Data shown:
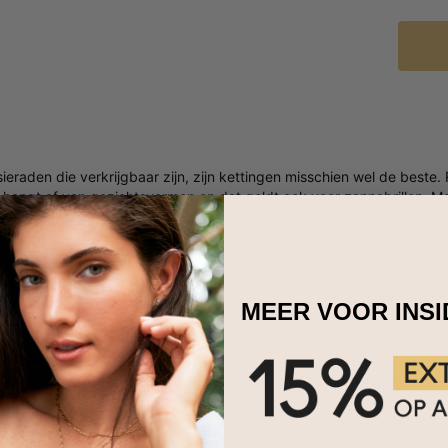
sieraden die verkrijgbaar zijn, zijn kettingen misschien wel de best
 hangt af van gezichtsvormen en dat geldt ook voor zonnebrillen. Ma
 voor elke gelegenheid. Dus als je op zoek bent naar het perfecte ca
cript naamketting met diamant in sterling zilver je niet teleurstellen
of jouw ontvanger dierbaar is.
 van sterling zilver en 0,05kt lab-diamant
onaliseren met maximaal 10 karakters
MEER VOOR INS
baar in 3 verstelbare lengtes
etter is een hoofdletter
voor om hun
naamketting
te versieren met extra details, zoals geboo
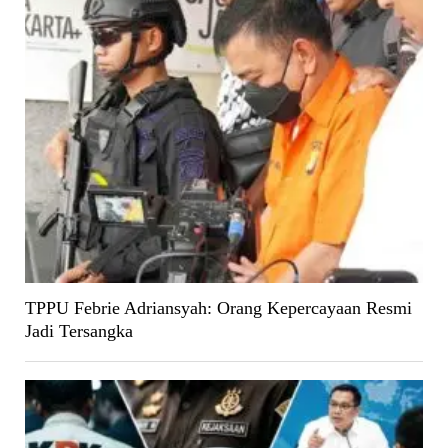
TPPU Febrie Adriansyah: Orang Kepercayaan Resmi
Jadi Tersangka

Task details: All lines of the data above that include the word "sterling" must be shown.

Result of the exercise:
cript naamketting met diamant in sterling zilver je niet teleurstellen
 van sterling zilver en 0,05kt lab-diamant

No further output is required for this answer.